RM 1/c Robert Fox of 219 Clinton Street arrived home Tuesday night where he plans to enjoy a 30-day leave.

Richard Dale, ARMC, 3/c, is enjoying an eight-day leave with his wife and infant son, Don, on Lake Street and with his mother, Mrs. Betty Dale of 300 Main Street. Dick, who has been in uniform for 2 ½ years, returns with his squadron to Florida. Though he has not yet been called upon to serve outside this country, he has been in radar, radio, and gunnery. His brother, Bob, seaman, second class, is in Guam and another brother, Wesley, firemen first class, recently was released from a west coast hospital after an attack of malaria. Wes believes he may be given duty at Sampson.

Dec. 20, 1945

Seen and Heard

Fourteen babies arrived in the Soldiers and Sailors Memorial hospital during November. There were eight deaths during the same period. While the hospital averaged 35 patients per day during the month, at one time its facilities were completely taxed in caring for 50 patients. For the first time in months the hospital showed a slight gain in operations - 19 cents per patient day.

50 years ago

Dec. 23, 1970

College Dropout Cause

Much of the flunking out and disaffection of college students is caused because the school was chosen for the wrong reason, according to Washington, D.C. College Placement Bureau Director Loren Pope.

Students usually choose a college on the basis of what they have heard about it from family and friends and the impression the college representative makes, Mr. Pope explains. "It’s the effect of the brand name and of the salesman—not very reliable criteria for most.

"College selection is the one major consumer area of our economy where there is no consumer research and evaluation,” Mr. Pope continues in the article, "though picking a college should be more important than choosing a car or a kitchen appliance.”

He advises parents to recognize the scholastic limitations of their children and encourage them to apply to colleges that have student bodies of the same general academic achievement. "It is not wise,” Mr. Pope concludes, "to push for a toodemanding college with the oft-made argument that this youth is a ‘late bloomer.’”

Dec. 23, 1970

New Food Coupon Issued

A new $5 food coupon will soon be issued to participants in the U.S. Department of Agriculture’s Food Stamp Program.
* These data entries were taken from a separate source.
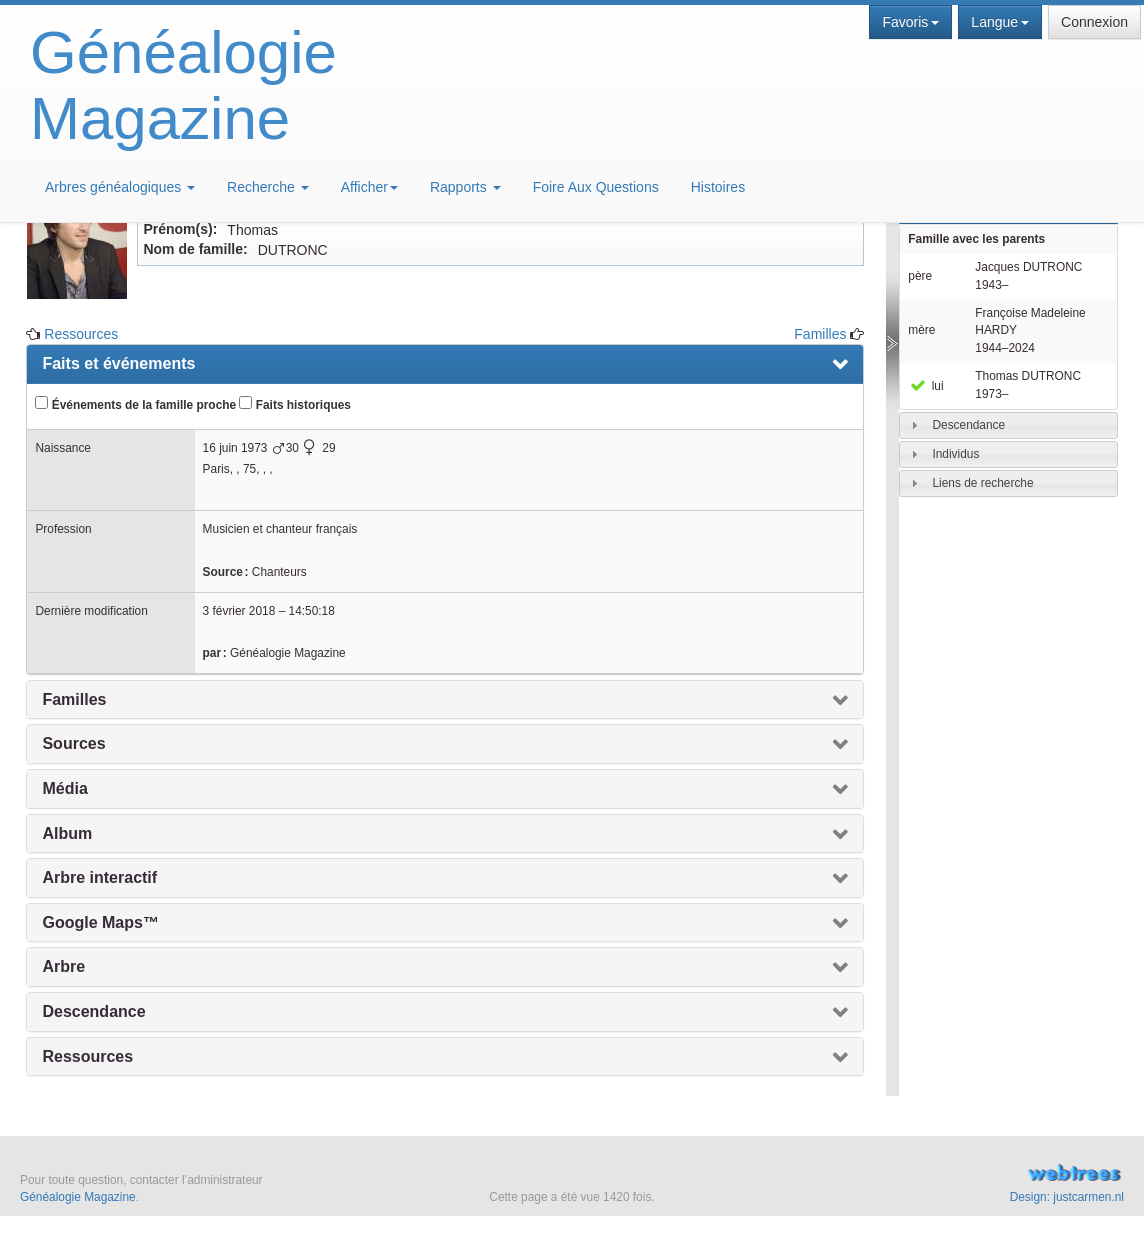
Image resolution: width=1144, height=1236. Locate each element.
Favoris (910, 22)
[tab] (1008, 425)
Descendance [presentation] (93, 1011)
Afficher (369, 187)
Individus (955, 454)
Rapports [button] (465, 187)
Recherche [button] (268, 187)
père (920, 276)
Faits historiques (294, 404)
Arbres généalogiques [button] (120, 187)
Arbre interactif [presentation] (99, 877)
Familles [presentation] (74, 699)
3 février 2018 (239, 611)
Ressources (81, 334)
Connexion (1094, 22)
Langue (1000, 22)
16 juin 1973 (235, 448)
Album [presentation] (67, 833)
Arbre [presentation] (63, 966)
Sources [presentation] (73, 743)
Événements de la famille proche (135, 404)
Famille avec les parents (976, 239)
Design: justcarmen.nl (1067, 1197)
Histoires (718, 187)
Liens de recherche (982, 483)
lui (925, 386)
The new coupon, maroon in color, will be used along with the present 50-cent and $2 coupons.

The $5 coupon is being introduced to improve the operating efficiency of the Food Stamp Program, which has been greatly expanded during the past year. A family of four, for example, now gets $106 worth of food coupons each month. Food buying bonuses paid to the 8,800,000 people taking part in the program in October totaled $125,800,000 - five times the bonus payment in November, 1969, before the program was improved.

The new, larger-denomination coupon will reduce the number of coupons needed to operate the program. It will also make handling of food stamp coupons more practical and convenient for the participants in the program, for the offices which issue the coupons to participants, for the retail food stores that take the coupons in trade, and for the banks which redeem them.